Gladbach-Fans solidarisieren sich mit Exhibitionisten

Mann zieht vor Frau blank - 180 Fußballfans schützen Täter

Dortmund - Am Samstagabend wollte die Polizei Dortmund die Identität eines mutmaßlichen Exhibitionisten feststellen. Rund 180 Fans von Borussia Mönchengladbach solidarisierten sich mit dem Mann und behinderten die Beamten.

Nach dem 1:0 Auswärtssieg in Hannover machten sich etwa 450 Gladbach-Fans mit dem Regionalexpress auf den Weg zurück in die Heimat. Im Zug saßen neben den Fans auch einige Pendler, von denen eine Frau sexuell belästigt worden sein soll.

Laut Angabe von Zeugen entblößte sich ein 22-jähriger Mann aus Mönchengladbach vor einer 23-jährigen Dortmunderin. Zudem soll es zu weiteren sexuellen Belästigungen und Beleidigungen gegenüber der jungen Frau gekommen sein.

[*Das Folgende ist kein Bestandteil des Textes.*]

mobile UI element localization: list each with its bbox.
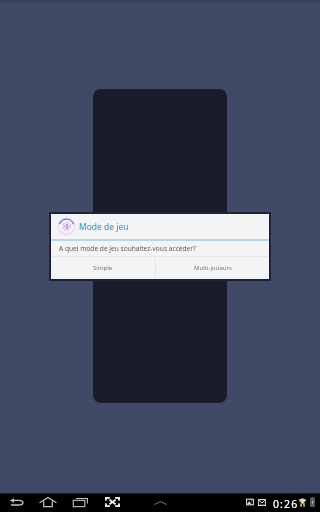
button[interactable]: Multi-joueurs [156,257,269,279]
staticText: Simple [93,264,113,272]
staticText: 0:26 [273,497,299,511]
button[interactable]: Expand notifications [148,493,173,512]
button[interactable]: Simple [51,257,155,279]
button[interactable]: Recent apps [67,493,94,512]
button[interactable]: Shrink screen [99,493,126,512]
staticText: Multi-joueurs [194,264,232,272]
staticText: Mode de jeu [79,221,129,233]
button[interactable]: Back [4,493,30,512]
staticText: A quel mode de jeu souhaitez-vous accéde… [59,244,196,253]
button[interactable]: Home [34,493,62,512]
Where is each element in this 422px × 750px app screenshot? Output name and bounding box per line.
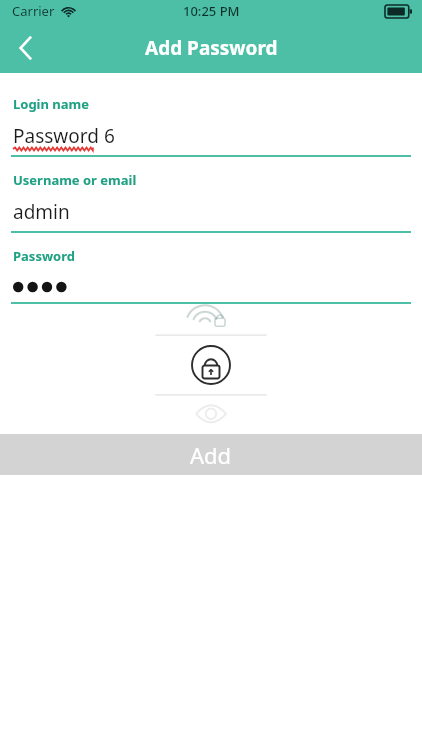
button[interactable] xyxy=(0,275,422,299)
staticText: Login name xyxy=(13,95,89,113)
staticText: Add Password xyxy=(145,35,278,61)
staticText: admin xyxy=(13,199,70,225)
button[interactable]: admin xyxy=(0,197,422,227)
staticText: Password xyxy=(13,247,75,265)
staticText: Carrier xyxy=(12,2,55,20)
staticText: Username or email xyxy=(13,171,137,189)
button[interactable]: Password 6 xyxy=(0,121,422,151)
staticText: Password 6 xyxy=(13,123,115,149)
staticText: Add xyxy=(190,440,232,470)
button[interactable]: Choose icon xyxy=(0,304,422,426)
button[interactable]: Add xyxy=(0,434,422,475)
button[interactable]: Back xyxy=(0,22,52,73)
staticText: 10:25 PM xyxy=(183,2,240,20)
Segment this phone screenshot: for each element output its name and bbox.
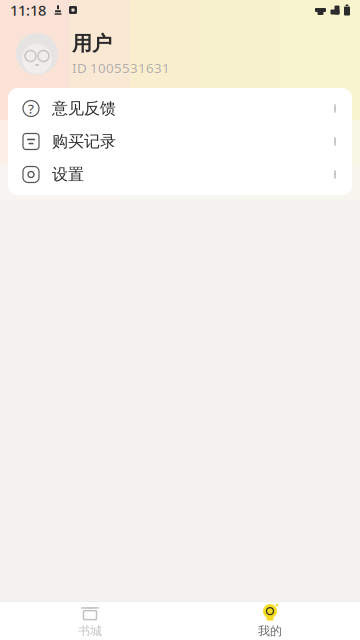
button[interactable]: 我的 [180,602,360,640]
staticText: 11:18 [10,0,46,20]
button[interactable]: ? [8,92,352,125]
button[interactable]: 购买记录 [8,125,352,158]
staticText: ID 1005531631 [72,59,170,77]
button[interactable]: 设置 [8,158,352,191]
staticText: 意见反馈 [52,99,116,118]
staticText: 购买记录 [52,132,116,151]
button[interactable]: 书城 [0,602,180,640]
staticText: 设置 [52,165,84,184]
staticText: ? [28,100,34,117]
staticText: 书城 [78,624,102,638]
button[interactable]: 用户 [0,20,360,88]
staticText: 我的 [258,624,282,638]
staticText: 用户 [72,31,112,56]
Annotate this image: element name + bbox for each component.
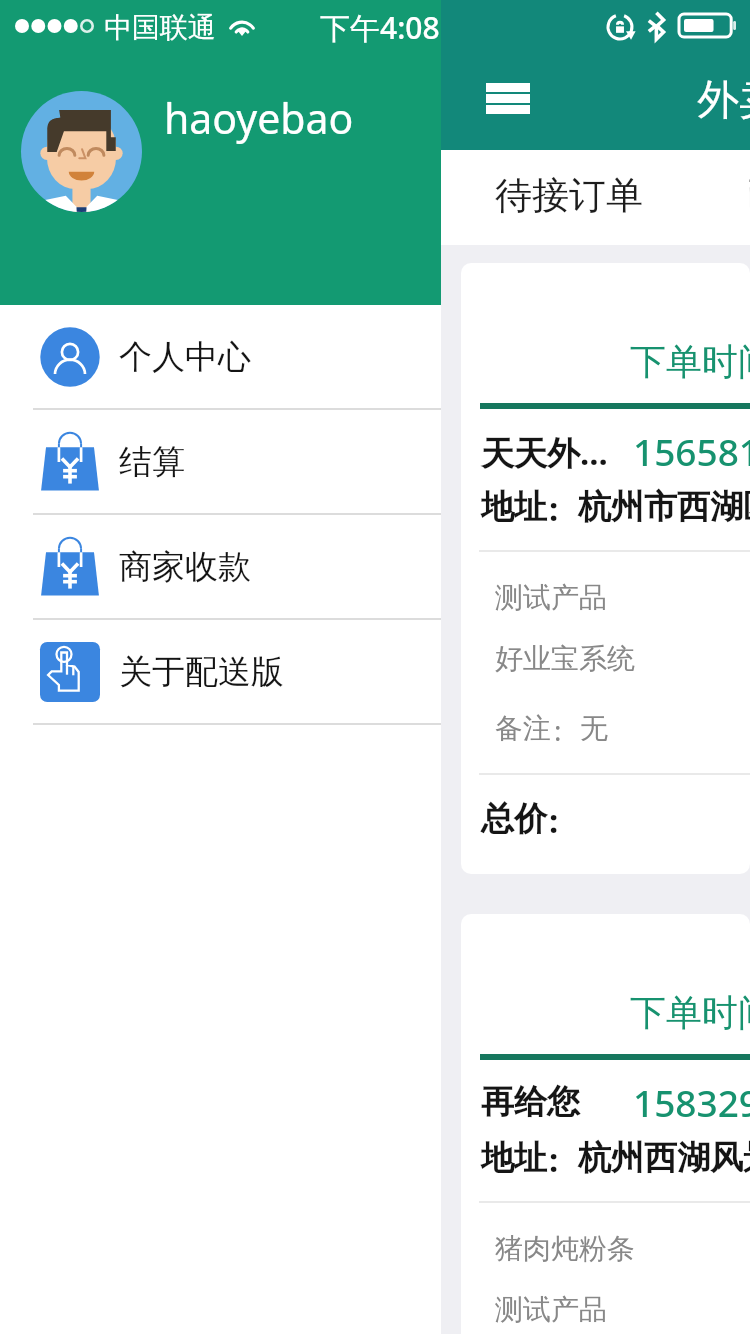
button[interactable] xyxy=(461,914,750,1334)
staticText: 1565815 xyxy=(633,426,750,476)
staticText: 杭州市西湖区 xyxy=(578,486,750,528)
staticText: 无 xyxy=(580,711,608,746)
staticText: 个人中心 xyxy=(119,336,251,378)
staticText: 关于配送版 xyxy=(119,651,284,693)
staticText: 1583295 xyxy=(633,1077,750,1127)
staticText: : xyxy=(549,798,559,843)
staticText: : xyxy=(549,1137,559,1182)
staticText: 好业宝系统 xyxy=(495,641,635,676)
staticText: 待接订单 xyxy=(495,172,643,219)
staticText: 商家收款 xyxy=(119,546,251,588)
staticText: 地址 xyxy=(481,486,547,528)
button[interactable]: Open navigation menu xyxy=(476,72,540,124)
staticText: : xyxy=(549,486,559,531)
button[interactable]: 关于配送版 xyxy=(0,620,441,725)
staticText: : xyxy=(554,711,562,749)
staticText: 中国联通 xyxy=(104,10,216,45)
staticText: 猪肉炖粉条 xyxy=(495,1231,635,1266)
staticText: 测试产品 xyxy=(495,580,607,615)
staticText: 天天外... xyxy=(481,430,608,475)
staticText: 下单时间 xyxy=(630,990,750,1035)
button[interactable]: 个人中心 xyxy=(0,305,441,410)
staticText: 杭州西湖风景 xyxy=(578,1137,750,1179)
staticText: 再给您 xyxy=(481,1081,580,1123)
button[interactable]: 结算 xyxy=(0,410,441,515)
staticText: 下午4:08 xyxy=(320,7,440,48)
staticText: 总价 xyxy=(481,798,547,840)
staticText: haoyebao xyxy=(164,90,354,146)
staticText: 备注 xyxy=(495,711,551,746)
staticText: 结算 xyxy=(119,441,185,483)
staticText: 已 xyxy=(746,172,750,219)
staticText: 地址 xyxy=(481,1137,547,1179)
staticText: 测试产品 xyxy=(495,1292,607,1327)
button[interactable]: 商家收款 xyxy=(0,515,441,620)
staticText: 外卖订单 xyxy=(697,74,750,127)
staticText: 下单时间 xyxy=(630,339,750,384)
button[interactable] xyxy=(461,263,750,874)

Gladbacher Fanszene stellt sich Beamten in den Weg

In Dortmund angekommen, informierte sie die Polizei. Als diese den Zug betreten wollten, wurden sie von Anhängern der Gladbacher Fanszene sofort verbal bedroht. Der Weg zum Tatverdächtigen wurde den Beamten versperrt. 

Als es den Beamten gelang, zum mutmaßlichen Exhibitionisten durchzudringen, entschieden sie sich, den Mann außerhalb des Zuges zu befragen.

Polizei begleitet Mann nach draußen - 180 Fans folgen

Nachdem die Bundespolizisten zusammen mit dem Tatverdächtigen den Zug verlassen konnten, solidarisierten sich circa 180 Gladbacher Anhänger mit dem 22-Jährigen und verließen ebenfalls den Zug. Die Fans verzögerten so die Weiterfahrt des Regionalexpresses.  

Erst mit Unterstützung des Möchengladbacher Fanprojektes konnten schlussendlich die Personalien des Tatverdächtigen festgestellt werden, so die Polizei Dortmund.

Täter bereits polizeibekannt

Bei ihm soll es sich um einen 22-jährigen Gladbach-Fan handeln, der bereits mit einer gewalttätigen Auseinandersetzung auf einer Fahrt zu einem Fußballspiel aufgefallen sei, wie vice.com berichtet.

Gegen den Mann wurde ein Ermittlungsverfahren wegen exhibitionistischer Handlung, sexueller Belästigung und Beleidigung eingeleitet.